⟨

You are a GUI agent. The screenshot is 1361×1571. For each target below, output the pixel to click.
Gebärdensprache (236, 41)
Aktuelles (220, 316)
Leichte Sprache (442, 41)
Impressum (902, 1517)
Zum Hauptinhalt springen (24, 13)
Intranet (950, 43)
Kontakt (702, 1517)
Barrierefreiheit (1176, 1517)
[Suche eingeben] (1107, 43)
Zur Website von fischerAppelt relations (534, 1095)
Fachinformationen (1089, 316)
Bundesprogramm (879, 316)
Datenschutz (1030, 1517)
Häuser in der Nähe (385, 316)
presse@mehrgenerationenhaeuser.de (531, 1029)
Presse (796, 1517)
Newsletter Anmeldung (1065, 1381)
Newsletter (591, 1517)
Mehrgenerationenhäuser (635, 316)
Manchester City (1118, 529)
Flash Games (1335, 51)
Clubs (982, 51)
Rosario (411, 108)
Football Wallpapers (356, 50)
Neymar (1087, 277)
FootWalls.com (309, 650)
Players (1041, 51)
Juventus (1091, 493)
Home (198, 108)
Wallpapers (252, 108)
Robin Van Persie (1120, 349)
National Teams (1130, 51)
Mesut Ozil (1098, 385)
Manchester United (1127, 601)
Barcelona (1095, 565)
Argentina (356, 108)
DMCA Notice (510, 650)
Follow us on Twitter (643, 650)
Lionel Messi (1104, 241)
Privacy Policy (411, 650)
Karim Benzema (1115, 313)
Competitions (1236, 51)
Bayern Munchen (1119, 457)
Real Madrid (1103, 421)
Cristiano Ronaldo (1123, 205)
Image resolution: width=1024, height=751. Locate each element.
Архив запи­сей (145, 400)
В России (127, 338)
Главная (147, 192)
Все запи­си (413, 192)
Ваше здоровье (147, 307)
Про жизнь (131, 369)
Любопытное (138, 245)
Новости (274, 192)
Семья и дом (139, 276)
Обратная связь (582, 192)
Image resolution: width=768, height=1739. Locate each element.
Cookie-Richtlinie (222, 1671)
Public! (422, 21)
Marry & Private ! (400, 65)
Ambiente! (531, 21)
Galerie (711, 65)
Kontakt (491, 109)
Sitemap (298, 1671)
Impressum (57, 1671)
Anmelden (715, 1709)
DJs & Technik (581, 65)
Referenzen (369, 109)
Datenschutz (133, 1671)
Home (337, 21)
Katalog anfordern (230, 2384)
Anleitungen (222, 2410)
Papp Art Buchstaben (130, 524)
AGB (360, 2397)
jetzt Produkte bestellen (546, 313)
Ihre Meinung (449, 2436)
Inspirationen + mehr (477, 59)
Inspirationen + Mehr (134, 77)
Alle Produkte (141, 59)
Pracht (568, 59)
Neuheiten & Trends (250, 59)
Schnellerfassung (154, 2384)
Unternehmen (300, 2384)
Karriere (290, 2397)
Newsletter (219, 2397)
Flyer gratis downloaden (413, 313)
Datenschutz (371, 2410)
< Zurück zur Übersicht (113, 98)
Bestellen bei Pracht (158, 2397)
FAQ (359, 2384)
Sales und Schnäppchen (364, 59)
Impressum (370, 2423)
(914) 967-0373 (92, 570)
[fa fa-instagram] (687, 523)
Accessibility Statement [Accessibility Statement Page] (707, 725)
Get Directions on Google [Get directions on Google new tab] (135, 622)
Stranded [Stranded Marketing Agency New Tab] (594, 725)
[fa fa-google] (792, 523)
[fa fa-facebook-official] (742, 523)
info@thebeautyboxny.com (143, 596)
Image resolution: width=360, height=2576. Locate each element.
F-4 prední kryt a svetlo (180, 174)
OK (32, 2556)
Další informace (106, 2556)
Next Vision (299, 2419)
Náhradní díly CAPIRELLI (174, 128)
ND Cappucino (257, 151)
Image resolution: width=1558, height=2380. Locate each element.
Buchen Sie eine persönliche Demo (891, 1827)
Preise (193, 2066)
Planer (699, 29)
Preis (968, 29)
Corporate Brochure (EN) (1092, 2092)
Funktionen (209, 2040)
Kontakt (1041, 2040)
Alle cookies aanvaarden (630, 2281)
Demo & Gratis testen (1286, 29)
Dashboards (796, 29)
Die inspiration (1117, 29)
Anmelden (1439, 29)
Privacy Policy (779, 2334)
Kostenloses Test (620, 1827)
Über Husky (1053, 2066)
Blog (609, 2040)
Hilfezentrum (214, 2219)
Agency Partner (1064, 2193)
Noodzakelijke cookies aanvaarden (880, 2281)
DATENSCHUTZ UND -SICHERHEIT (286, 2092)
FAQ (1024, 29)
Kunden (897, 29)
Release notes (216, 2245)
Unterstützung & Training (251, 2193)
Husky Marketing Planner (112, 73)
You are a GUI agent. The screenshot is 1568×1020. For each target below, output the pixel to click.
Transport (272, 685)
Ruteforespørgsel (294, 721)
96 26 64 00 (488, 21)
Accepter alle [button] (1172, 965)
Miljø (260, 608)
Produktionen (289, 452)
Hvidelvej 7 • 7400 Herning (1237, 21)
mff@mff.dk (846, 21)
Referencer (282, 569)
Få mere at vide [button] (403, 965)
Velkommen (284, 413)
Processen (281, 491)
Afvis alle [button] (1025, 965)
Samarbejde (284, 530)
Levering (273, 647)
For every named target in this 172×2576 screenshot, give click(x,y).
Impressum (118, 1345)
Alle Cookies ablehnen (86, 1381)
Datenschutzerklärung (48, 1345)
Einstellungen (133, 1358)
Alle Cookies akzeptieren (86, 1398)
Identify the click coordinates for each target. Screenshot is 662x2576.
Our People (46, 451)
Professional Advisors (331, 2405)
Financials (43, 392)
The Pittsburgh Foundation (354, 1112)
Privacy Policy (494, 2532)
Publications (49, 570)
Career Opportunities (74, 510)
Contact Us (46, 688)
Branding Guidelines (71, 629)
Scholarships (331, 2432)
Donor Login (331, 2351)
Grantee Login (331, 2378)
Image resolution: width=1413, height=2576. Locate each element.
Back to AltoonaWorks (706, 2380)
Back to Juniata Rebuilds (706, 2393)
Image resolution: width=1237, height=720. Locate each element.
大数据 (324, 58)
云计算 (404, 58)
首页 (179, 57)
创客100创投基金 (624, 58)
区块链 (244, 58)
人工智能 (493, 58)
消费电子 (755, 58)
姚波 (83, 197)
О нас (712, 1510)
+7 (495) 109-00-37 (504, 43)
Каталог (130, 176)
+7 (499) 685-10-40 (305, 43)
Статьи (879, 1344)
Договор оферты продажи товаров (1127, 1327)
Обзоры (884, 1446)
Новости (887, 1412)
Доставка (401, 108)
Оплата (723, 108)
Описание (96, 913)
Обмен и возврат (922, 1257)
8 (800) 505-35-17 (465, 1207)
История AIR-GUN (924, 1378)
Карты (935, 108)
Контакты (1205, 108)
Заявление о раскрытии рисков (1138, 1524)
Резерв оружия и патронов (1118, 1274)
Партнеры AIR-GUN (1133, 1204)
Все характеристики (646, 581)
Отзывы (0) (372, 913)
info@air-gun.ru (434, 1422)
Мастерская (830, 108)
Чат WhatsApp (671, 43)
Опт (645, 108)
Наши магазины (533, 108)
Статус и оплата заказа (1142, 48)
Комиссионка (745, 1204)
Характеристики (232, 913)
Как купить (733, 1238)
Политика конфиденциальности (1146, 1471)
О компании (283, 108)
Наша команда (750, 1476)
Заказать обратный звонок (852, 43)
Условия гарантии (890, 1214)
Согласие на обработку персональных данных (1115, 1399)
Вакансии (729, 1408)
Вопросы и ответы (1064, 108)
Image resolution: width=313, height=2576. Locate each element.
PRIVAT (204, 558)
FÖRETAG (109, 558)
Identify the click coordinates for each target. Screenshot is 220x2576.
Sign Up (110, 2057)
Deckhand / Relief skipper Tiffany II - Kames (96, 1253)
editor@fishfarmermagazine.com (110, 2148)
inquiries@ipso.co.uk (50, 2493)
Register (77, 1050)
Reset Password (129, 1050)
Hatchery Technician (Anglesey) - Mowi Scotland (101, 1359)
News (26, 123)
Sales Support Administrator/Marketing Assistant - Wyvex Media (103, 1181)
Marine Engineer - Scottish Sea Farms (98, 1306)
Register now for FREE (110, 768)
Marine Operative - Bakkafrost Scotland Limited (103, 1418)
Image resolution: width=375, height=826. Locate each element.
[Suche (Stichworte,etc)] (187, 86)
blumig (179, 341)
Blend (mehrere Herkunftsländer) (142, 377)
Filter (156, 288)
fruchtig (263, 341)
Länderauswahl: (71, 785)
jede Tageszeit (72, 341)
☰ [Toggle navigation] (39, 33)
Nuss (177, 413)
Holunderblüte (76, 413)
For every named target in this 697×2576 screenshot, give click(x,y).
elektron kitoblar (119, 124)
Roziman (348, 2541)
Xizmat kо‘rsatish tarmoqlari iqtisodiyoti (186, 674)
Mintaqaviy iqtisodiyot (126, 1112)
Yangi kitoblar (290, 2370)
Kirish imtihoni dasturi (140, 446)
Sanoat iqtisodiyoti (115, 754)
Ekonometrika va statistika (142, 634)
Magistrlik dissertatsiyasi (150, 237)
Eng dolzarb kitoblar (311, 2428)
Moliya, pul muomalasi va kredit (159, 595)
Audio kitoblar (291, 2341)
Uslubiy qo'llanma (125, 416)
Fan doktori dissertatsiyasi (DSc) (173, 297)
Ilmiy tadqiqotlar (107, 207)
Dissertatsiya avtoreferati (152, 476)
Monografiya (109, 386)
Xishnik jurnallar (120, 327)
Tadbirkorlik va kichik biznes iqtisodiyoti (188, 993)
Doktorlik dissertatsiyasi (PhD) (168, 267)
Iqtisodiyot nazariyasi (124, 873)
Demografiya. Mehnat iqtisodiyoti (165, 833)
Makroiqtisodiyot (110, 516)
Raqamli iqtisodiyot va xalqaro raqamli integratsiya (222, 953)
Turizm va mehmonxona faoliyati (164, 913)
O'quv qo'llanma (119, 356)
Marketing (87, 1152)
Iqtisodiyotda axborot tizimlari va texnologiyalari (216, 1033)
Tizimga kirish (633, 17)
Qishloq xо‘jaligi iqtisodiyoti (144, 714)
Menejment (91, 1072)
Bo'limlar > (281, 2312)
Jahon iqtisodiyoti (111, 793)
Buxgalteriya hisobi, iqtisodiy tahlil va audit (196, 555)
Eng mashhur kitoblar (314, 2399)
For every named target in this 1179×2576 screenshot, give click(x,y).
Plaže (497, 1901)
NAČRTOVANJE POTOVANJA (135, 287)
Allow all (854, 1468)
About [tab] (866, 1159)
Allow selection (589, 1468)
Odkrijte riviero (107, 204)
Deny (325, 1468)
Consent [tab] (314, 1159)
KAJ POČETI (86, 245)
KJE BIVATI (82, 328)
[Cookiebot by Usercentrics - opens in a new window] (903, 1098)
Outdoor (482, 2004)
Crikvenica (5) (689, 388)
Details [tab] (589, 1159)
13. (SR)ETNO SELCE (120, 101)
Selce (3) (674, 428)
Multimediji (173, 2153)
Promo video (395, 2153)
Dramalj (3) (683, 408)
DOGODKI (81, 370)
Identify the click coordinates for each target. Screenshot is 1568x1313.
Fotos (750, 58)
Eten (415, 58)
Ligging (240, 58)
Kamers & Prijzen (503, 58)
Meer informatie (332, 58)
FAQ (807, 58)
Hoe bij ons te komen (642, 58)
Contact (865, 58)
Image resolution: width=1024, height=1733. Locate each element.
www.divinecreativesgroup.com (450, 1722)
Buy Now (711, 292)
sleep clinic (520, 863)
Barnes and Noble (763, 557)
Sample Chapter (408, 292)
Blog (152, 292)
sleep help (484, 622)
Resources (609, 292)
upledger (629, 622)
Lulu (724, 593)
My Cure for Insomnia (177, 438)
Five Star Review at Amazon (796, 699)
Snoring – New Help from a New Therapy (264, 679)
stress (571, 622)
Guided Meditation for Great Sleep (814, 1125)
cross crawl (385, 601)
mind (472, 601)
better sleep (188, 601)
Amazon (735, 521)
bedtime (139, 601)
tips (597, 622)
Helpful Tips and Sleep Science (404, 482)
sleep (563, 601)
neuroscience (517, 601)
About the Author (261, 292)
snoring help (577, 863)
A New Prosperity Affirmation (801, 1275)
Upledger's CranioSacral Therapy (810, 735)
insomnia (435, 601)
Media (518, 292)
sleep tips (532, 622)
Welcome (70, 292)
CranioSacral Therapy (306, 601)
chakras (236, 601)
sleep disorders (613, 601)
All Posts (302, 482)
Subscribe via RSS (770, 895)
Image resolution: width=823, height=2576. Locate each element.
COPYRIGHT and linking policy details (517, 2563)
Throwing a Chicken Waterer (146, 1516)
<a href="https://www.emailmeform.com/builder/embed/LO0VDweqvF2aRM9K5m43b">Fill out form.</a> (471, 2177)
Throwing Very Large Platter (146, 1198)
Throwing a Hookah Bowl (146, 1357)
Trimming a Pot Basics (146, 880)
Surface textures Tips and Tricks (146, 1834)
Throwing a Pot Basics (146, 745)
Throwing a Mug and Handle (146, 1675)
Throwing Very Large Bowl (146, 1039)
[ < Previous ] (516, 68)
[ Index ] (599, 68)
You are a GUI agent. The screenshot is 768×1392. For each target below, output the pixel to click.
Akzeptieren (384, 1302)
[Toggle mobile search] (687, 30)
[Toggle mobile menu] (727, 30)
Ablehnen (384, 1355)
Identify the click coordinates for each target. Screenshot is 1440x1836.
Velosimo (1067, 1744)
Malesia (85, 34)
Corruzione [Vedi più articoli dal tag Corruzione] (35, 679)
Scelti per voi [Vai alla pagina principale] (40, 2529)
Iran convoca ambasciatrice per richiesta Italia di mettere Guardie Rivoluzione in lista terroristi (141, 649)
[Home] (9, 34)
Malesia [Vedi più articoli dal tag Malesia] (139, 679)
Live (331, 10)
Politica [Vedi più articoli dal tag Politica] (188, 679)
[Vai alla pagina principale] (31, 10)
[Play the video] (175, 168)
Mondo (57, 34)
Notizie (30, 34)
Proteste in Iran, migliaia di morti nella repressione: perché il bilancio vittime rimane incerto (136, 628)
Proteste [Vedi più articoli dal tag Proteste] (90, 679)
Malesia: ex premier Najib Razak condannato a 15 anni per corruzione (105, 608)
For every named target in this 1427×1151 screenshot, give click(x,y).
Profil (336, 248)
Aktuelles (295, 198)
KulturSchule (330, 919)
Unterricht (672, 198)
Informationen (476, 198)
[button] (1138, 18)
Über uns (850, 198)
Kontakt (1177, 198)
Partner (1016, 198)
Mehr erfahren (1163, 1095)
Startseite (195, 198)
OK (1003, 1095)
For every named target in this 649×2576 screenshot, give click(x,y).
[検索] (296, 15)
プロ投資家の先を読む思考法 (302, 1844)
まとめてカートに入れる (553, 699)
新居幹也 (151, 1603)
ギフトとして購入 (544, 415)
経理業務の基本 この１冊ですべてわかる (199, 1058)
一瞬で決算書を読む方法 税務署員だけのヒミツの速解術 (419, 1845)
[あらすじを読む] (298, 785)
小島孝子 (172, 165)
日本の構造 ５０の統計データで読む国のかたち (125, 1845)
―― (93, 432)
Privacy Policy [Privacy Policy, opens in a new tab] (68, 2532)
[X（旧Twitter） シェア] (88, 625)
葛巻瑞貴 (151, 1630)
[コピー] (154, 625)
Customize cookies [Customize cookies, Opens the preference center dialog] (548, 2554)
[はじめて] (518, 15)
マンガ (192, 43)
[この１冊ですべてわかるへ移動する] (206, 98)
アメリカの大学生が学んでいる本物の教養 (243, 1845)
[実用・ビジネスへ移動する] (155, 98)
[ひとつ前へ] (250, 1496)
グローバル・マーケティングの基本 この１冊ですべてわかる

⟩

__WHAT THE TASK ASKS__:
From the listing above, output exactly the run of lines that starts with the line containing "blumig (179, 341)" and ends with the line containing "Ekonometrika va statistika (142, 634)".

__TASK RESULT__:
blumig (179, 341)
Blend (mehrere Herkunftsländer) (142, 377)
Filter (156, 288)
fruchtig (263, 341)
Länderauswahl: (71, 785)
jede Tageszeit (72, 341)
☰ [Toggle navigation] (39, 33)
Nuss (177, 413)
Holunderblüte (76, 413)
For every named target in this 697×2576 screenshot, give click(x,y).
elektron kitoblar (119, 124)
Roziman (348, 2541)
Xizmat kо‘rsatish tarmoqlari iqtisodiyoti (186, 674)
Mintaqaviy iqtisodiyot (126, 1112)
Yangi kitoblar (290, 2370)
Kirish imtihoni dasturi (140, 446)
Sanoat iqtisodiyoti (115, 754)
Ekonometrika va statistika (142, 634)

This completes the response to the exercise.